Chart of the week: US consumers splash less cash

American households were traumatised by the Great Recession, which was the worst for 70 years, says Fortune’s Geoff Colvin. They finally stopped shopping and paid some debt back after decades of borrowing and spending.

The absolute level of consumer debt fell from the 2008 peak of $12.3trn and has ticked up gently since around 2013 to a new high of almost $14trn. But the days of “debt-crazed” shopping are over. In terms of GDP, debt has kept sliding from a pre-crisis 99% to around 76% as overall growth has eclipsed the pace of household borrowing increases. And households now save a “prudent” 8.1% of their income. The personal savings rate plummeted to zero in 2006 and 2007.

Viewpoint
“The so-called ‘cashless society’ is just a Trojan horse for a system in which all financial wealth is electronic and represented digitally in the records of a small number of megabanks and asset managers. Once that is achieved, it will be easy for state power to seize and freeze the wealth, or subject it to constant surveillance, taxation and other forms of digital confiscation… The war on cash has two main thrusts. The first is to make it difficult to obtain cash in the first place.

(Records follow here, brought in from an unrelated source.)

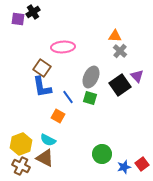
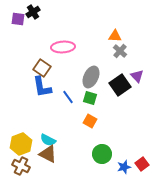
orange square: moved 32 px right, 5 px down
brown triangle: moved 3 px right, 4 px up
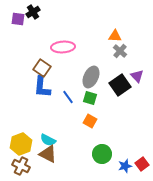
blue L-shape: rotated 15 degrees clockwise
blue star: moved 1 px right, 1 px up
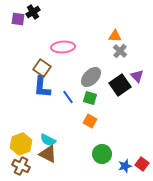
gray ellipse: rotated 20 degrees clockwise
red square: rotated 16 degrees counterclockwise
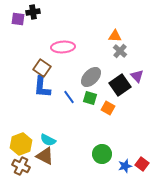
black cross: rotated 24 degrees clockwise
blue line: moved 1 px right
orange square: moved 18 px right, 13 px up
brown triangle: moved 3 px left, 2 px down
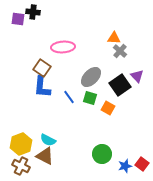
black cross: rotated 16 degrees clockwise
orange triangle: moved 1 px left, 2 px down
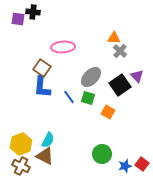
green square: moved 2 px left
orange square: moved 4 px down
cyan semicircle: rotated 91 degrees counterclockwise
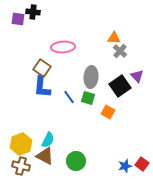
gray ellipse: rotated 40 degrees counterclockwise
black square: moved 1 px down
green circle: moved 26 px left, 7 px down
brown cross: rotated 12 degrees counterclockwise
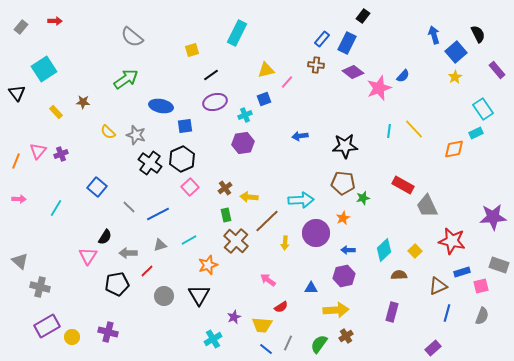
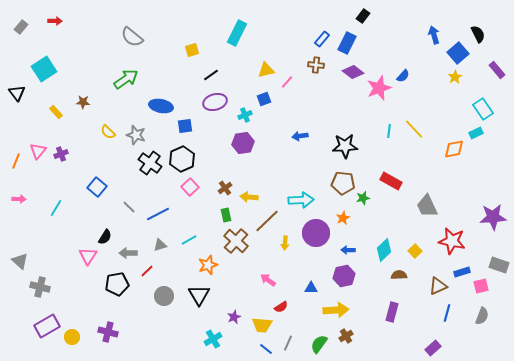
blue square at (456, 52): moved 2 px right, 1 px down
red rectangle at (403, 185): moved 12 px left, 4 px up
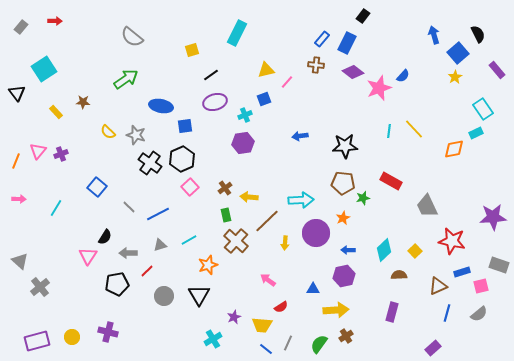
gray cross at (40, 287): rotated 36 degrees clockwise
blue triangle at (311, 288): moved 2 px right, 1 px down
gray semicircle at (482, 316): moved 3 px left, 2 px up; rotated 30 degrees clockwise
purple rectangle at (47, 326): moved 10 px left, 15 px down; rotated 15 degrees clockwise
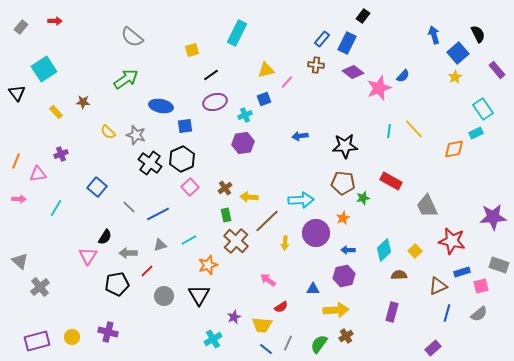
pink triangle at (38, 151): moved 23 px down; rotated 42 degrees clockwise
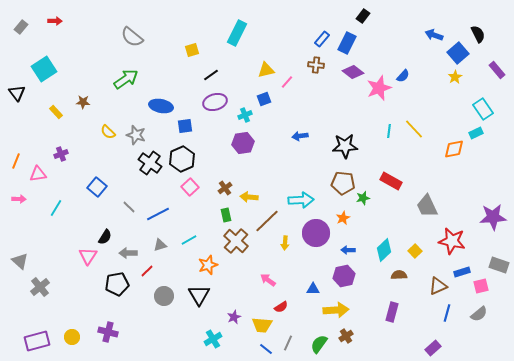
blue arrow at (434, 35): rotated 54 degrees counterclockwise
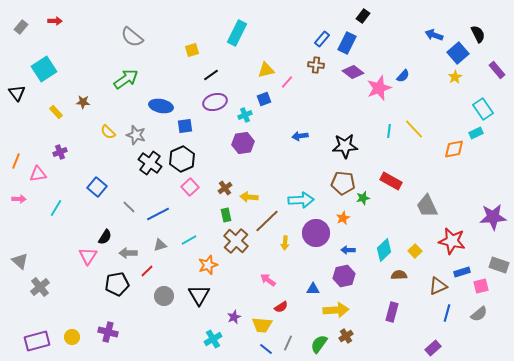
purple cross at (61, 154): moved 1 px left, 2 px up
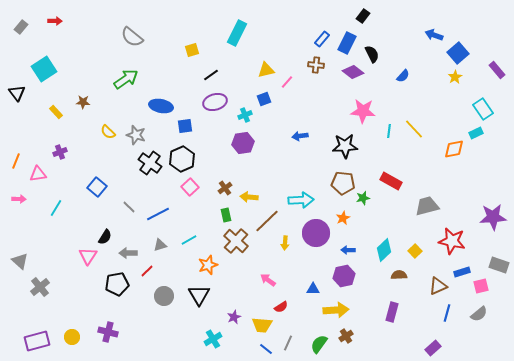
black semicircle at (478, 34): moved 106 px left, 20 px down
pink star at (379, 88): moved 16 px left, 23 px down; rotated 25 degrees clockwise
gray trapezoid at (427, 206): rotated 100 degrees clockwise
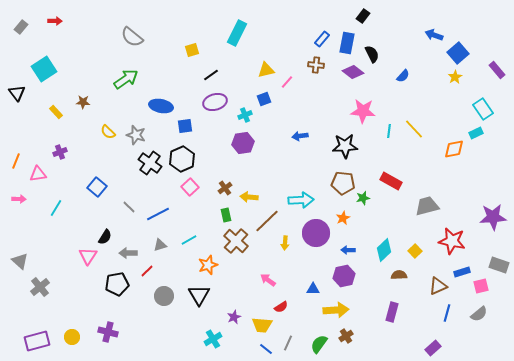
blue rectangle at (347, 43): rotated 15 degrees counterclockwise
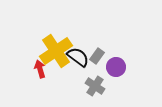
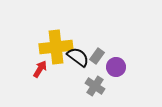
yellow cross: moved 4 px up; rotated 28 degrees clockwise
red arrow: rotated 48 degrees clockwise
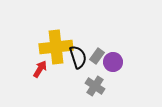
black semicircle: rotated 35 degrees clockwise
purple circle: moved 3 px left, 5 px up
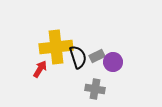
gray rectangle: rotated 28 degrees clockwise
gray cross: moved 3 px down; rotated 24 degrees counterclockwise
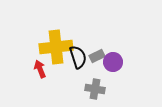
red arrow: rotated 54 degrees counterclockwise
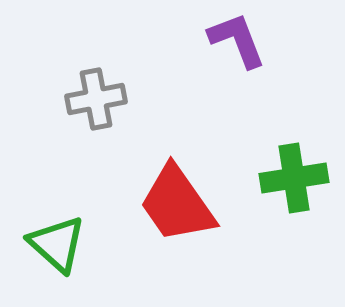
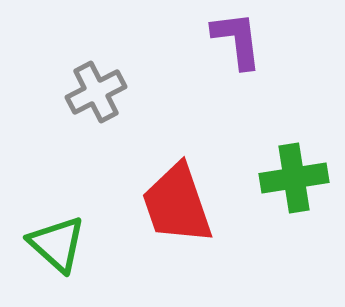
purple L-shape: rotated 14 degrees clockwise
gray cross: moved 7 px up; rotated 16 degrees counterclockwise
red trapezoid: rotated 16 degrees clockwise
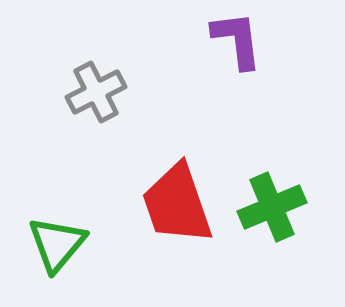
green cross: moved 22 px left, 29 px down; rotated 14 degrees counterclockwise
green triangle: rotated 28 degrees clockwise
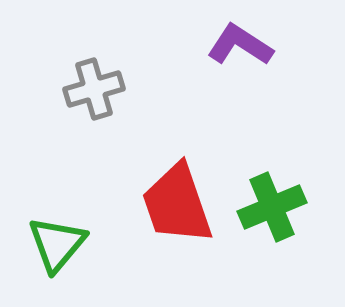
purple L-shape: moved 3 px right, 5 px down; rotated 50 degrees counterclockwise
gray cross: moved 2 px left, 3 px up; rotated 10 degrees clockwise
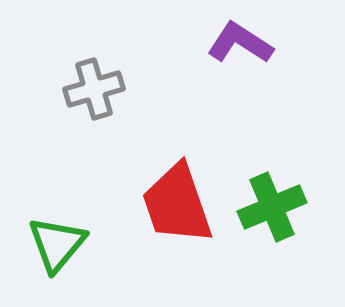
purple L-shape: moved 2 px up
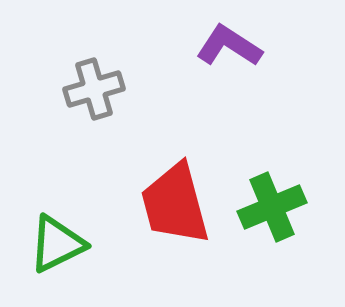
purple L-shape: moved 11 px left, 3 px down
red trapezoid: moved 2 px left; rotated 4 degrees clockwise
green triangle: rotated 24 degrees clockwise
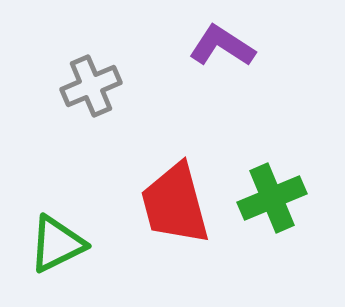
purple L-shape: moved 7 px left
gray cross: moved 3 px left, 3 px up; rotated 6 degrees counterclockwise
green cross: moved 9 px up
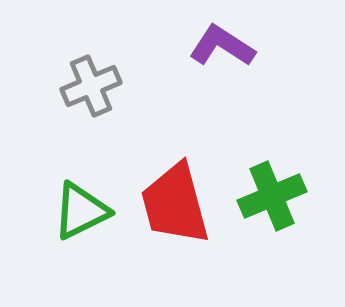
green cross: moved 2 px up
green triangle: moved 24 px right, 33 px up
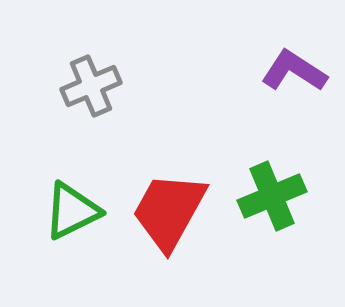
purple L-shape: moved 72 px right, 25 px down
red trapezoid: moved 6 px left, 7 px down; rotated 44 degrees clockwise
green triangle: moved 9 px left
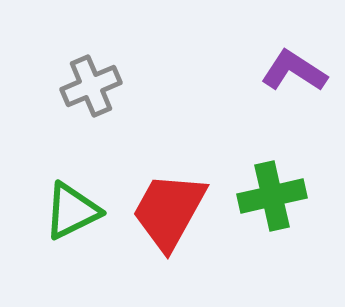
green cross: rotated 10 degrees clockwise
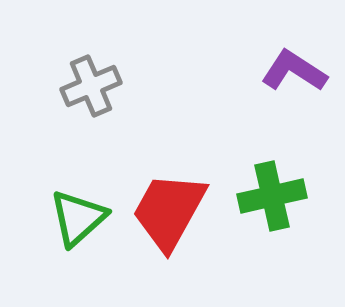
green triangle: moved 6 px right, 7 px down; rotated 16 degrees counterclockwise
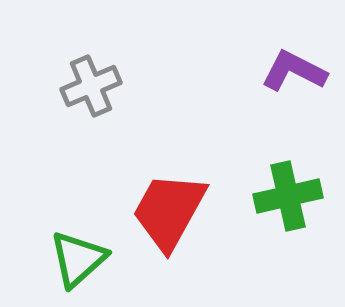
purple L-shape: rotated 6 degrees counterclockwise
green cross: moved 16 px right
green triangle: moved 41 px down
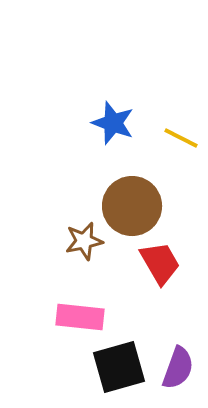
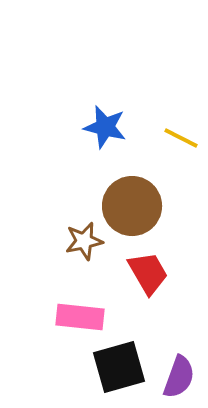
blue star: moved 8 px left, 4 px down; rotated 6 degrees counterclockwise
red trapezoid: moved 12 px left, 10 px down
purple semicircle: moved 1 px right, 9 px down
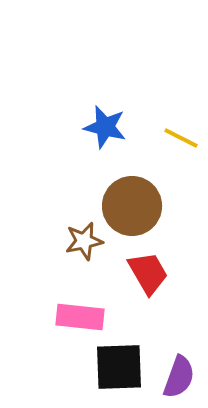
black square: rotated 14 degrees clockwise
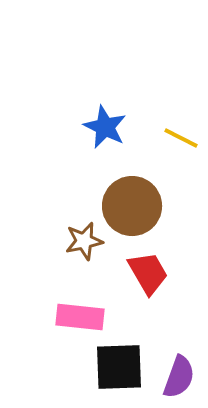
blue star: rotated 12 degrees clockwise
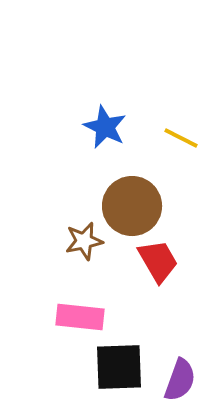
red trapezoid: moved 10 px right, 12 px up
purple semicircle: moved 1 px right, 3 px down
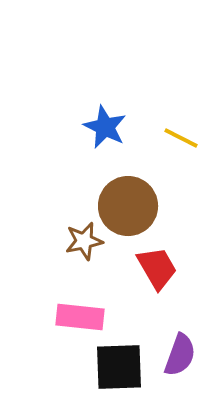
brown circle: moved 4 px left
red trapezoid: moved 1 px left, 7 px down
purple semicircle: moved 25 px up
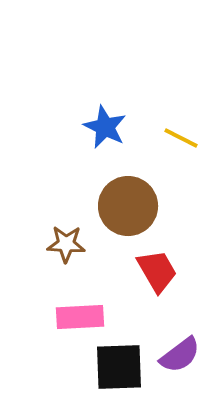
brown star: moved 18 px left, 3 px down; rotated 15 degrees clockwise
red trapezoid: moved 3 px down
pink rectangle: rotated 9 degrees counterclockwise
purple semicircle: rotated 33 degrees clockwise
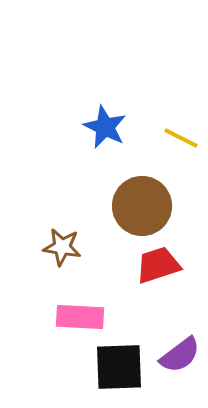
brown circle: moved 14 px right
brown star: moved 4 px left, 3 px down; rotated 6 degrees clockwise
red trapezoid: moved 1 px right, 6 px up; rotated 78 degrees counterclockwise
pink rectangle: rotated 6 degrees clockwise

US banks will report anyone taking more than $3,000 in cash as engaging in a ‘suspicious activity’ using Treasury form SAR (Suspicious Activity Report). The second thrust is to eliminate large banknotes. The US got rid of its $500 note in 1969, and the $100 note has lost 85% of its purchasing power since then. The European Central Bank has already discontinued the production of new €500 notes.”